-- EXTRACTED ENTRIES follows --
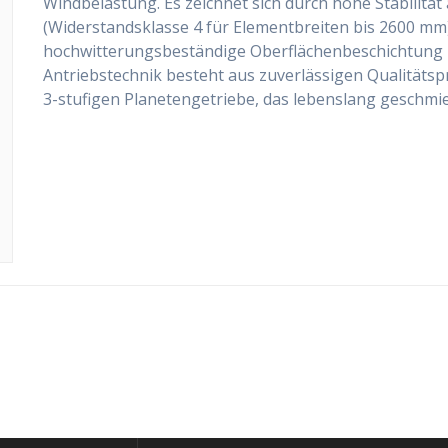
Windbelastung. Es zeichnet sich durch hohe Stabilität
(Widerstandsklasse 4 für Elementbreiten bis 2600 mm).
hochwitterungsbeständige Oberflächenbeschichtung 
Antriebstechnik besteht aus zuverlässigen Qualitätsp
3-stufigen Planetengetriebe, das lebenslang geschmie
-- EXTRACTED ENTRIES concluded --
-- EXTRACTED ENTRIES follows --
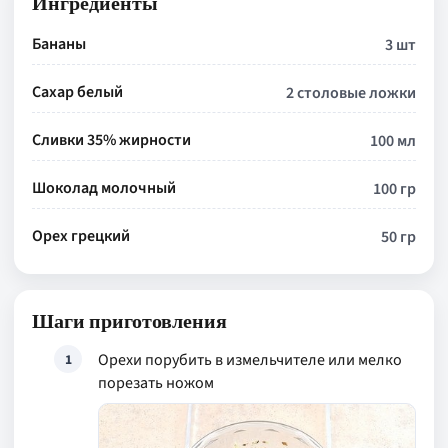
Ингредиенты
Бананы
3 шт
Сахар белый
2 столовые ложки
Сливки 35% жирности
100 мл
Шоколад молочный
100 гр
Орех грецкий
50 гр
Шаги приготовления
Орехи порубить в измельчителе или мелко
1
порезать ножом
-- EXTRACTED ENTRIES concluded --
# PROBLEM STATEMENT:
Above are records; repeat only the lines starting at the line with "Windbelastung. Es zeichnet" and ending at the line with "3-stufigen Planetengetriebe, das", exactly as they appear, both included.

# TASK OUTPUT:
Windbelastung. Es zeichnet sich durch hohe Stabilität
(Widerstandsklasse 4 für Elementbreiten bis 2600 mm).
hochwitterungsbeständige Oberflächenbeschichtung 
Antriebstechnik besteht aus zuverlässigen Qualitätsp
3-stufigen Planetengetriebe, das lebenslang geschmie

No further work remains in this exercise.